Para o médico veterinário Moacyr Moraes Neto, que até o ano passado manteve o último criatório legalizado de serpentes na Bahia, quem cria animais de forma ilegal nem deveria ser chamado de 'criador'. No fim da década de 1990, segundo ele, alguns pesquisadores já faziam levantamentos de locais onde pessoas soltavam pítons e mesmo najas na natureza, em outros estados. "Não sei a origem e nem entendo de serpentes exóticas, mas a essa altura, elas já são reproduzidas aqui no Brasil e estão escondidas.
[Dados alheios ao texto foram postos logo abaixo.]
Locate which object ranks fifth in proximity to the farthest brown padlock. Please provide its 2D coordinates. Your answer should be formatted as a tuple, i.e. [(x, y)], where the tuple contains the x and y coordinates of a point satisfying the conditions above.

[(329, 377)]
O bicho entrou aqui há muito tempo e os órgãos não viram", afirma. O relatório produzido pela Renctas encontrou situações assim. Um indício dessa criação tem a ver com a queda nos preços. Há diferenças dentro da própria espécie: uma naja trazida do exterior pode custar R$ 7 mil, enquanto filhotes nascidos no Brasil, em criadouros clandestinos, podem ser vendidos até por R$ 1 mil. No passado, segundo a ONG, uma naja poderia ser comercializada por R$ 15 mil. 

Entre as cobras exóticas não venenosas, os anúncios são mais comuns. As corn snakes, em alguns sites de anúncio, variam entre R$ 200 e R$ 600. 

Procurados pelo CORREIO, o Instituto Brasileiro do Meio Ambiente e dos Recursos Naturais Renováveis (Ibama) e o Instituto do Meio Ambiente e Recursos Hídricos (Inema) não se pronunciaram até a publicação da reportagem.